Do we need a world-wide increase of real wages (China, USA, Europe)? Probably. Is it happening? Not yet: new data on labour cost from Eurostat (total wages divided by total hours, first quarter 2012) shows that in most EU countries wage increases were lower than the rate of inflation. Some cherries:
* No data for Germany, these can be found here (+2,0%, table 2.18. Not exactly the same definition, but for 2012 differences were limited)
* No data for Greece. Third quarter data for 2011 (latest data available on Eurostat) however show a 7,5% decrease which followed an about equal decrease in 2010.
* Estonia, darling of the Austerians, however shows a 7,2% increase in the first quarter of 2012.
* The Netherlands, which are at this moment pursuing an aggressive, even ruthless, export strategy despite the fact that they already have the highest current account surplus of the EU witnessed a very low increase of wages which, contrary to the situation in Belgium, Austria and Germany, is also quite a bit lower than in Italy, Spain and Portugal. By the way – Dutch retail sales in April: -6%. Dutch exports in April: +6%.
My opinion is that wage cuts in the transition countries are fighting a straw man, as wages in these countries are only about as high as a hundred years ago in the UK and Germany, while relative wages in these countries are also much lower than relative productivity (for the record: German wages of the nineties of the twentieth century were the highest of Europe – which really is a different situation).
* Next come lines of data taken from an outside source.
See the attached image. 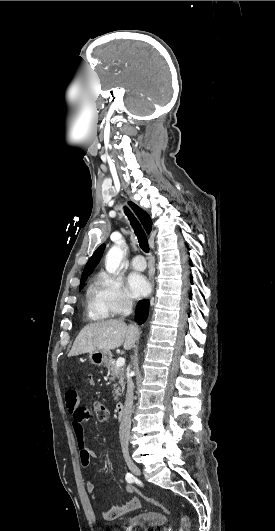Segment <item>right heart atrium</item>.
I'll list each match as a JSON object with an SVG mask.
<instances>
[{"instance_id":"right-heart-atrium-1","label":"right heart atrium","mask_w":275,"mask_h":531,"mask_svg":"<svg viewBox=\"0 0 275 531\" xmlns=\"http://www.w3.org/2000/svg\"><path fill=\"white\" fill-rule=\"evenodd\" d=\"M90 306L93 312L103 317H116L131 308L132 300L118 276L102 272L94 282Z\"/></svg>"}]
</instances>
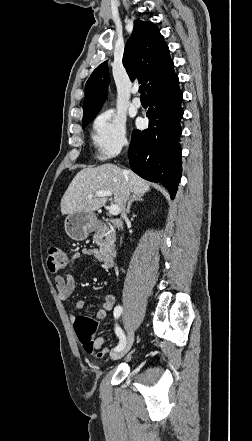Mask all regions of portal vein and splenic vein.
<instances>
[{
	"label": "portal vein and splenic vein",
	"instance_id": "portal-vein-and-splenic-vein-1",
	"mask_svg": "<svg viewBox=\"0 0 252 441\" xmlns=\"http://www.w3.org/2000/svg\"><path fill=\"white\" fill-rule=\"evenodd\" d=\"M112 195V192L111 191H109V190H106V191H97V192H95V194H90V195H88V198H93V197H103V196H111ZM120 207L118 206V205H116V204H112L110 207H109V213L111 214V215H114V216H116V215H118L119 213H120Z\"/></svg>",
	"mask_w": 252,
	"mask_h": 441
}]
</instances>
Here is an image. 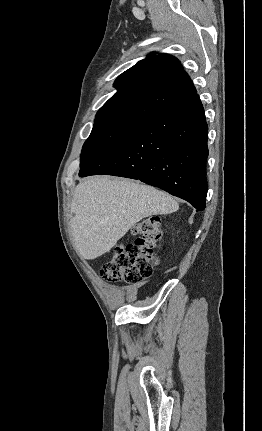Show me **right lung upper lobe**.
Returning <instances> with one entry per match:
<instances>
[{"instance_id": "cb5924a9", "label": "right lung upper lobe", "mask_w": 262, "mask_h": 431, "mask_svg": "<svg viewBox=\"0 0 262 431\" xmlns=\"http://www.w3.org/2000/svg\"><path fill=\"white\" fill-rule=\"evenodd\" d=\"M117 92L97 112L94 125L138 122L197 95L180 62L151 53L115 81Z\"/></svg>"}]
</instances>
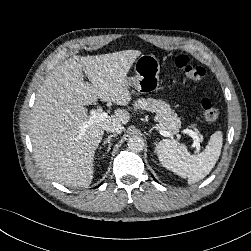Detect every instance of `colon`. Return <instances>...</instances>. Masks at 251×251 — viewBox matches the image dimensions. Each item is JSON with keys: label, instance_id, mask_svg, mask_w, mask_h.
Returning a JSON list of instances; mask_svg holds the SVG:
<instances>
[{"label": "colon", "instance_id": "obj_1", "mask_svg": "<svg viewBox=\"0 0 251 251\" xmlns=\"http://www.w3.org/2000/svg\"><path fill=\"white\" fill-rule=\"evenodd\" d=\"M176 67L184 74V76L193 82H199L205 75V69L199 65L193 64L185 55H180L175 61ZM203 115L206 121L214 122L219 117V110L209 98L201 100Z\"/></svg>", "mask_w": 251, "mask_h": 251}]
</instances>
Nobody should be afraid of a 7,2% increase in a country like Estonia – there are ample ways to increase productivity. But the difference between the poster child of the Austerians and Greece is ironic.
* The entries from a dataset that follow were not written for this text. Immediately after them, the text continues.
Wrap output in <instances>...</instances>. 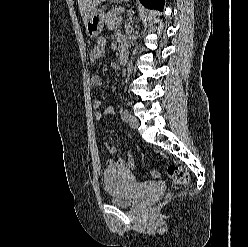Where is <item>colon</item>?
<instances>
[{
    "label": "colon",
    "instance_id": "5ec220e1",
    "mask_svg": "<svg viewBox=\"0 0 248 247\" xmlns=\"http://www.w3.org/2000/svg\"><path fill=\"white\" fill-rule=\"evenodd\" d=\"M167 174L169 178L179 186H186L189 183V174L188 172L181 166L176 164H171L167 168ZM150 175L152 177H158V172L151 171Z\"/></svg>",
    "mask_w": 248,
    "mask_h": 247
}]
</instances>
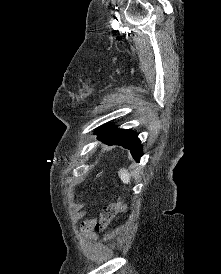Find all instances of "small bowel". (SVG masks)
I'll use <instances>...</instances> for the list:
<instances>
[{
    "instance_id": "c3829d8e",
    "label": "small bowel",
    "mask_w": 221,
    "mask_h": 274,
    "mask_svg": "<svg viewBox=\"0 0 221 274\" xmlns=\"http://www.w3.org/2000/svg\"><path fill=\"white\" fill-rule=\"evenodd\" d=\"M97 227V224L95 221H90L87 223V230L90 237L94 238L95 234L91 231L92 228Z\"/></svg>"
}]
</instances>
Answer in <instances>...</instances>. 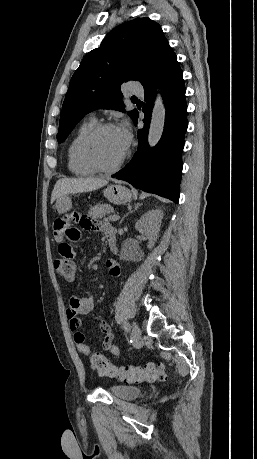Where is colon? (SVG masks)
Returning a JSON list of instances; mask_svg holds the SVG:
<instances>
[{"label":"colon","instance_id":"colon-1","mask_svg":"<svg viewBox=\"0 0 257 459\" xmlns=\"http://www.w3.org/2000/svg\"><path fill=\"white\" fill-rule=\"evenodd\" d=\"M54 267L56 273L68 281H73L77 276L75 261H64V258H60L55 261ZM90 360L92 367L103 376L129 382H155L165 378L163 363H148L143 367H117L99 352H93Z\"/></svg>","mask_w":257,"mask_h":459}]
</instances>
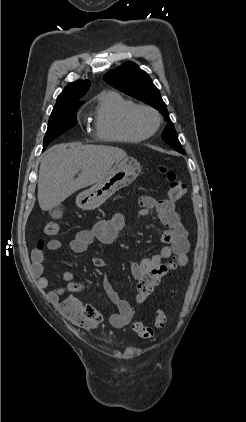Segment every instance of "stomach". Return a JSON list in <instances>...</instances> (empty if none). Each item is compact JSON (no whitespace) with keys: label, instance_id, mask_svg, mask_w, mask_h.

Sideline: is there a downward EU wage/price spiral at the moment?

Increased gap between rich and poor since 1980, dramatic increase in private debt after the same date; obviously low wage rates, once borrowing capacity was reached, could not sustain the economy. That’s been OBVIOUS for decades. Yes, raise the incomes of the middle classes by depriving those with the power to suppress them out.
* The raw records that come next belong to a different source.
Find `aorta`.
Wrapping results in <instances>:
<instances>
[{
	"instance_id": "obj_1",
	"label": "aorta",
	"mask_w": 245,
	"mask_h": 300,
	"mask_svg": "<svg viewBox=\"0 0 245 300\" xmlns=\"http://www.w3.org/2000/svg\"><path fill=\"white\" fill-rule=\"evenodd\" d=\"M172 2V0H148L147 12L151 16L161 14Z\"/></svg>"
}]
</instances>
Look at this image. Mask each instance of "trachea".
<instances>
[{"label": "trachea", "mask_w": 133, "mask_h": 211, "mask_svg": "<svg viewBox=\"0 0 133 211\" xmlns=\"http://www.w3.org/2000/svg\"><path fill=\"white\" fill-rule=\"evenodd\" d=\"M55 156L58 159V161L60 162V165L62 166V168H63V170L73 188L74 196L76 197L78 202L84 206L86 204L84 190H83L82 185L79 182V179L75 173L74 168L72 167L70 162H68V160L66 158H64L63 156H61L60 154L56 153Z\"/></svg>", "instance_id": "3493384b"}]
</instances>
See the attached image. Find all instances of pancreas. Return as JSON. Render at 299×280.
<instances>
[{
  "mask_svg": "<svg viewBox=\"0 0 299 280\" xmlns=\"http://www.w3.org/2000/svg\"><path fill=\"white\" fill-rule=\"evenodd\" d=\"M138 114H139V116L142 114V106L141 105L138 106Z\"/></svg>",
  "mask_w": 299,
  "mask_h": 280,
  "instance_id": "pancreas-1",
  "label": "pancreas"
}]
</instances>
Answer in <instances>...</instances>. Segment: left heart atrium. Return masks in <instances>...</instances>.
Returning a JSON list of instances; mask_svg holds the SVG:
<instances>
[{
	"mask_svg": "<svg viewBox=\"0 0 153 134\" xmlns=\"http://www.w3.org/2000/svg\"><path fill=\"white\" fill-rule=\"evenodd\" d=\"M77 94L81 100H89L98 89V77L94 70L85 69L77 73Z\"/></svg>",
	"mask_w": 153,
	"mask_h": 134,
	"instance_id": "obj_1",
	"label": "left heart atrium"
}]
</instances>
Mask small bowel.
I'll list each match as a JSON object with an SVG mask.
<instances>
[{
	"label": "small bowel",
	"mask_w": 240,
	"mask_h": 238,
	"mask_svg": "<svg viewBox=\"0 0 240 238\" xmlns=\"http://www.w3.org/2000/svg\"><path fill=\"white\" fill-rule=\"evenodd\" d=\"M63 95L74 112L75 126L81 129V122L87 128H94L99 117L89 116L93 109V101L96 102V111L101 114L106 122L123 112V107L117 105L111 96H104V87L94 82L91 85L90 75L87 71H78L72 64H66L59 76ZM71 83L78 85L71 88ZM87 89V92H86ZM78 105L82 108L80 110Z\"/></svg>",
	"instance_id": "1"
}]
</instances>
“Nobody should be afraid of a 7,2% increase in a country like Estonia – there are ample ways to increase productivity. But the difference between the poster child of the Austerians and Greece is ironic.”
I don’t see why this is ironic – I think it is merely evidence in favor of “austerity”. Austrian economists would say that this is precisely what they would hope for – the government cuts back public spending to allow the private sector to flourish, and of course as private firms bid for employees unemployment falls and wages rise. It’s true that wages need to flexible and might fall at first to help spur recovery, but hopefully within a couple of years of a public-austerity plan wages should rise again. This fully supports Austrian arguments in favor of austerity.